Stillness 8-18: In 1963 we lived for a time on a freighter that traversed the waterways from what was then Yugoslavia to Japan. We were docked in Mumbai for a couple of weeks, while exotic, mysterious crates were unloaded and bales of silks and fragrant spices (as I imagined) were loaded onto our ship. My parents wanted to visit the sacred caves of Ajanta, in the heart of India, and, because of time constraints, the only way to get there was by chartering a tiny propeller airplane.
If you’ve ever lived at sea for long stretches as a time, where you’re always somewhat in motion, and then stood on solid ground again, you know how strange it feels. Well, flying in a tiny airplane felt even more strange, especially back then. It was like being in a rickety, flying car. We bumped and wobbled, at first barely seeming to get off the ground. Once aloft, it was incredibly noisy inside—the sound making talking impossible. We dipped and glided and bumped along, hour after hour.
But the expansive view out the small window was one I’ll always remember. There were vast plains, some green but mostly brown and yellow, ribboned with endless dusty roads that thronged with colorfully-dressed people. Their clothing shone in yellows, golds, reds, purples, oranges, greens. Mostly they traveled in great big crowds, but occasionally there were just a few. They would all turn to look up at us as we bounced along through the hot sky over their heads. Where were they going? I wondered. What were they doing? I felt like a ghost, perceiving the world below with astonishment and awe.

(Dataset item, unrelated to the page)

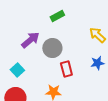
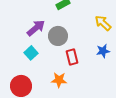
cyan square: (17, 70) -> (31, 53), moved

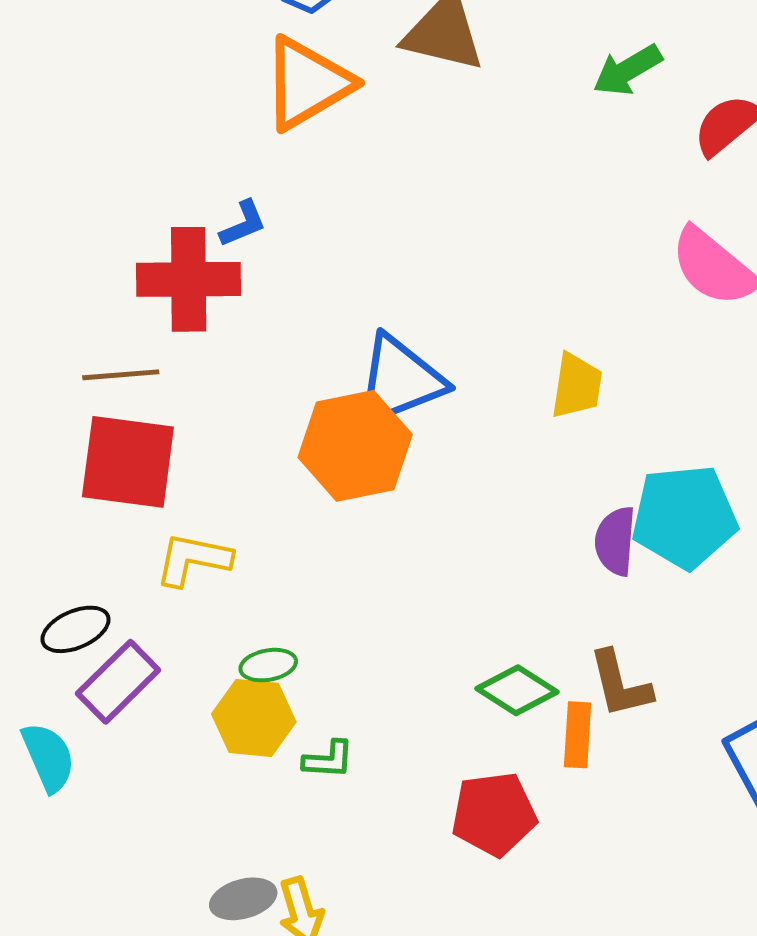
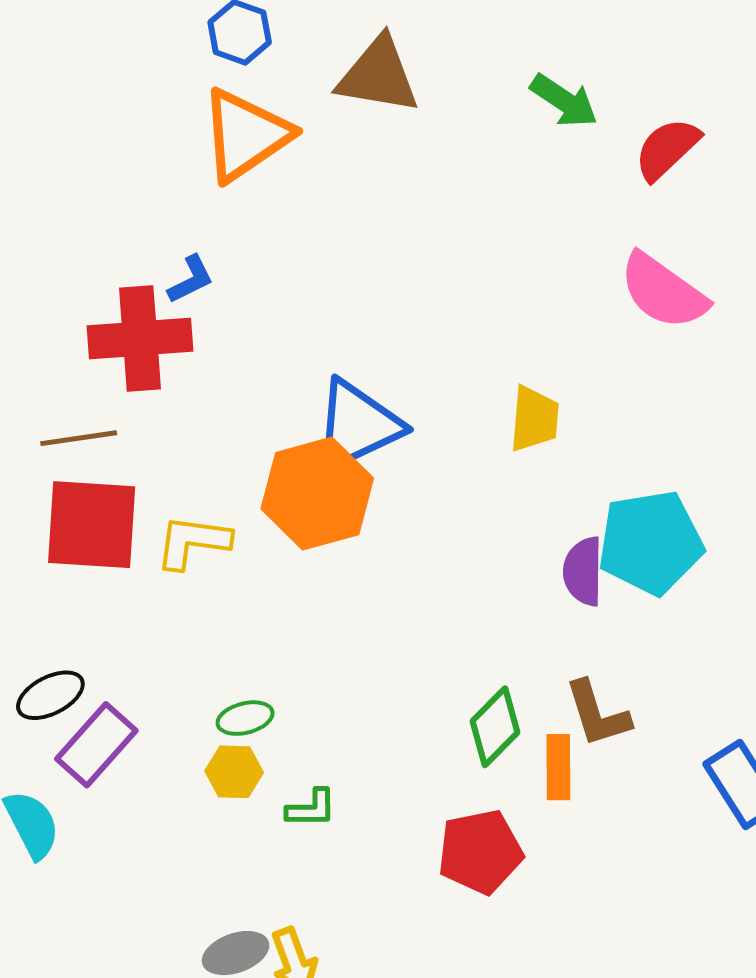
green arrow: (627, 70) -> (564, 101), turned -112
yellow L-shape: (193, 559) -> (193, 542), moved
green diamond: (517, 690) -> (495, 727), turned -74
yellow hexagon: (254, 718) -> (234, 772), size x0.7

I think of that funny little plane ride when I encounter air pockets in life, those bumps that jostle us and make us veer or dip from our supposed destination. I find it always helps to lift up and away from the situation and to take a broader view.
It’s our small, tense thoughts that keep us small and tense. Our thoughts keep anchoring us back into our tiny selves and make us think that we are just little bodies wandering around, feeling helpless and lost. But we’re not! We’re actually much larger beings of imagination and energy. That is what I think of when I remember that plane ride. In my imagination, I was one of the great, colorful throng below, playing with the children. In my imagination, I was a tea farmer on the shady slope we passed. In my imagination, I painted a small hut bright blue and made it my own. When we approached the emerald jungles where the cliffs and caves were, I became so many beings in my thoughts: handmaiden, stone carver, tiger, mischievous monkey, and I felt as though I were wreathed in floods of pink and orange bougainvillea.
We are much bigger than we think we are. Our energy expands out from our physical body through our feelings and our thoughts. Every time you speak to someone, you’re connecting outside your physical body. Are you thinking of a lovely island in the south seas? You’re far away in your mind’s eye. Your energy moves into feelings, intentions, memories, and plans for the future all the time. None of that is experienced physically, with your bodies—it lives in your imagination and in an expanded awareness of your existence. You’re not a lump of clay moving around the garden. You’re a being of light and delight! Follow your experience to its source. Are you hearing a bird sing out? Instead of hearing it inside your ear and wondering about its habits and habitat, lift out of yourself and follow the sound with your ear. Lift up and out of yourself when you look at the stars—don’t always be trying to figure things out. Your imagination can take you places you never dreamed.
When you were younger you did this when you read a book you loved—you were lost in a world of imagination and freedom. That hasn’t changed just because you grew up. You’re not stuck in a restricted concept of yourself. Lift up. Take off. Explore realms of consciousness that expand your awareness into levels of spirit that thrill and amaze. Connect with angels, guides, people who’ve died, and, most wonderfully, your original self of pure joy, light, and love.
Yes, there will always be bumps along the way—pebbles rocks, discouragements … but you can lift over them, flow past them. Don’t let them stop you. Blocking your flow creates your suffering, not the rocks and bumps. They are just rocks and bumps along the way!
Whenever I fly nowadays, I still feel that amazed surge as the plane lifts off from the ground and our small globe drops away from where I sit. I still see the extraordinary vastness of our possibilities. And I remember all the people, slowly looking up and watching as we flew past. There are billions of us, moving colorfully through the days on dusty roads, creating a vivid painting of brightness, movement, light and shadow, rest, radiance, and love.